→ **What you need to do**
No pictures belong in the copy. Retype exactly, and only, the stretch of lines below from the one with "Stadtradeln in Duisburg: Neue" through the one with "Verder gaan".

→ **Available data**
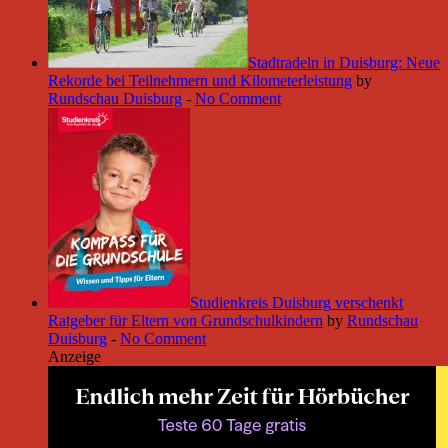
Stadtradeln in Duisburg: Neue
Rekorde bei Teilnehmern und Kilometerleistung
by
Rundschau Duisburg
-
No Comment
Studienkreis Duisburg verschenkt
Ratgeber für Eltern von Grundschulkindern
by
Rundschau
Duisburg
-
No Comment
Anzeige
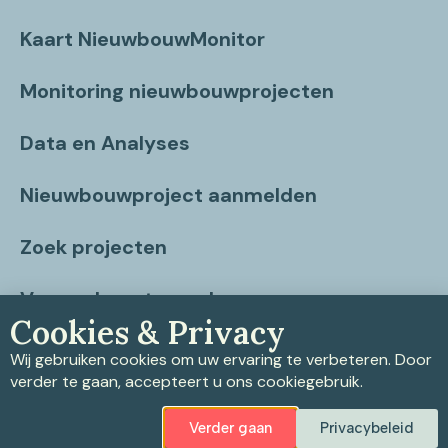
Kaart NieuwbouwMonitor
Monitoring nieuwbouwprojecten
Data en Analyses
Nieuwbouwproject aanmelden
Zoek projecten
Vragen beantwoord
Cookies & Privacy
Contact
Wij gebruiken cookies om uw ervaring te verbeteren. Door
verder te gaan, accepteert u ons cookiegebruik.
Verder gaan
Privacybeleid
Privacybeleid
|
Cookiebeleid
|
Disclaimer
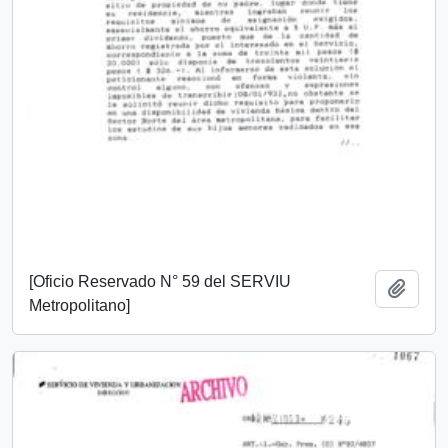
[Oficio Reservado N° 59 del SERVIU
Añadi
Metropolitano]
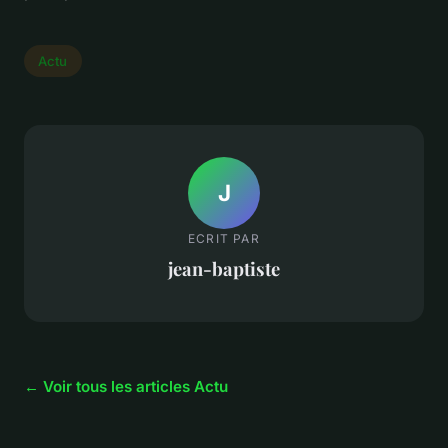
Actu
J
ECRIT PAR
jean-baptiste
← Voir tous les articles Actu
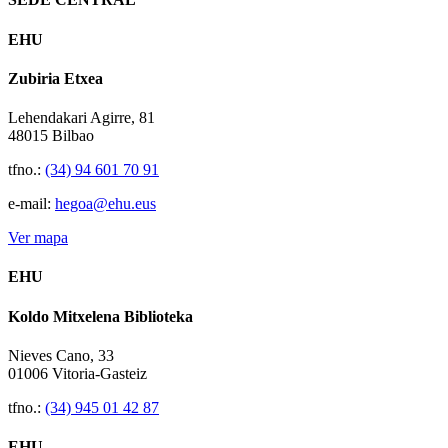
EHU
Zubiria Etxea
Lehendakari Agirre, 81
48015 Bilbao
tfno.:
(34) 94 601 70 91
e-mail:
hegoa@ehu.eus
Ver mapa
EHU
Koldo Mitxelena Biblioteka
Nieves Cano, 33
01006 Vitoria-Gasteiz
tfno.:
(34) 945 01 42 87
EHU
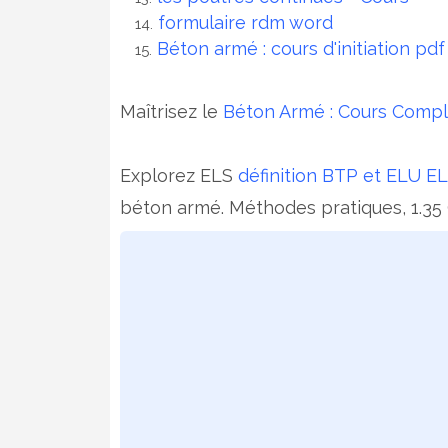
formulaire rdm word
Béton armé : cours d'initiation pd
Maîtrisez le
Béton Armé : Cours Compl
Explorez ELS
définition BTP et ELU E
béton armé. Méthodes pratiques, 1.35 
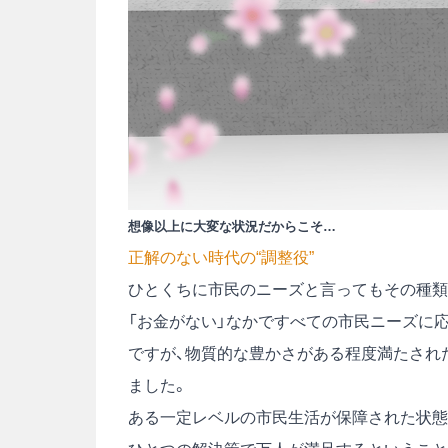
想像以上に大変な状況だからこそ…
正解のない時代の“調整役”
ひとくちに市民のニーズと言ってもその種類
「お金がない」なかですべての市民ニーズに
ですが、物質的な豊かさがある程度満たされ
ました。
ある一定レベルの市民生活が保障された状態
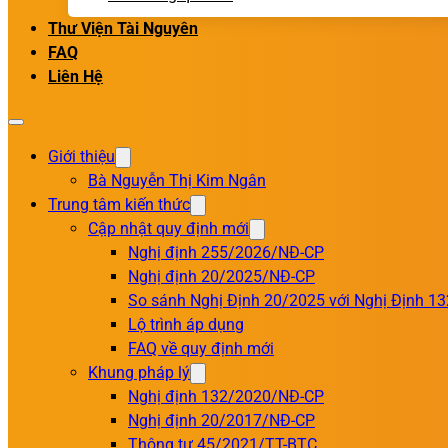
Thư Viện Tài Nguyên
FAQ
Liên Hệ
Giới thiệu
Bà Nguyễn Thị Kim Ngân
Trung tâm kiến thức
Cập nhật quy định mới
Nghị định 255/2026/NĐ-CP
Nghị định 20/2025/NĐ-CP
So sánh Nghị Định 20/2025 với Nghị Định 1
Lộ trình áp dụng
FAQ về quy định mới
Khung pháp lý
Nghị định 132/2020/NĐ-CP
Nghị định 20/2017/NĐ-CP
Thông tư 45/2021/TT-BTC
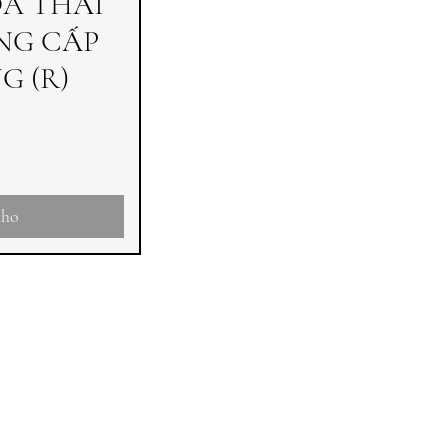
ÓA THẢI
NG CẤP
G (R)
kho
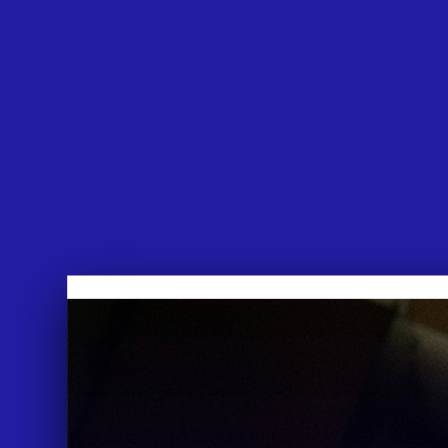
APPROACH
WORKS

--

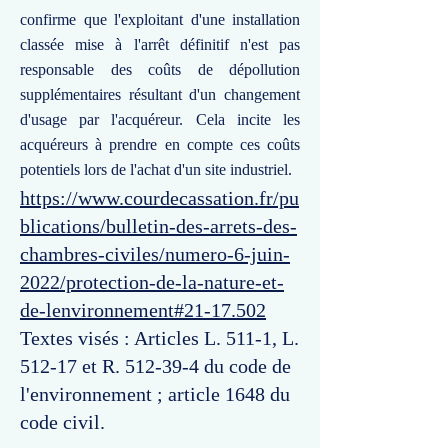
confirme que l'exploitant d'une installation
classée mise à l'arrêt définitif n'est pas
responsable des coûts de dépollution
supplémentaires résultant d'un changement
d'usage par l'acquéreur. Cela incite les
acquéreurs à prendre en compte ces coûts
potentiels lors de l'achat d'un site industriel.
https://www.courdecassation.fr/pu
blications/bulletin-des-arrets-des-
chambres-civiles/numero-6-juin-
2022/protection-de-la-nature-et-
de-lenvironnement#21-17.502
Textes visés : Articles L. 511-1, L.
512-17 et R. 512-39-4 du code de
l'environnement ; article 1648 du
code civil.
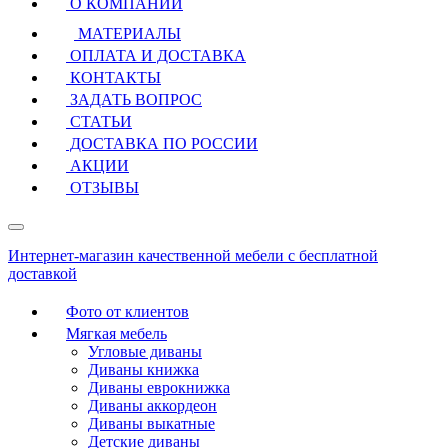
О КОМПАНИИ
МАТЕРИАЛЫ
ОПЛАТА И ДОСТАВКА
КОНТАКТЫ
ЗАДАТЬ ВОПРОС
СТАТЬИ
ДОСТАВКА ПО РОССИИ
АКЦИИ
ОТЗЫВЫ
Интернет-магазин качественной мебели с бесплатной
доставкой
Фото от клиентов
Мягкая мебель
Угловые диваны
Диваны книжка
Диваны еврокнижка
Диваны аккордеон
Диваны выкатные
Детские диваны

→ **Answer to this problem**
Stadtradeln in Duisburg: Neue
Rekorde bei Teilnehmern und Kilometerleistung
by
Rundschau Duisburg
-
No Comment
Studienkreis Duisburg verschenkt
Ratgeber für Eltern von Grundschulkindern
by
Rundschau
Duisburg
-
No Comment
Anzeige
Kaart NieuwbouwMonitor
Monitoring nieuwbouwprojecten
Data en Analyses
Nieuwbouwproject aanmelden
Zoek projecten
Vragen beantwoord
Cookies & Privacy
Contact
Wij gebruiken cookies om uw ervaring te verbeteren. Door
verder te gaan, accepteert u ons cookiegebruik.
Verder gaan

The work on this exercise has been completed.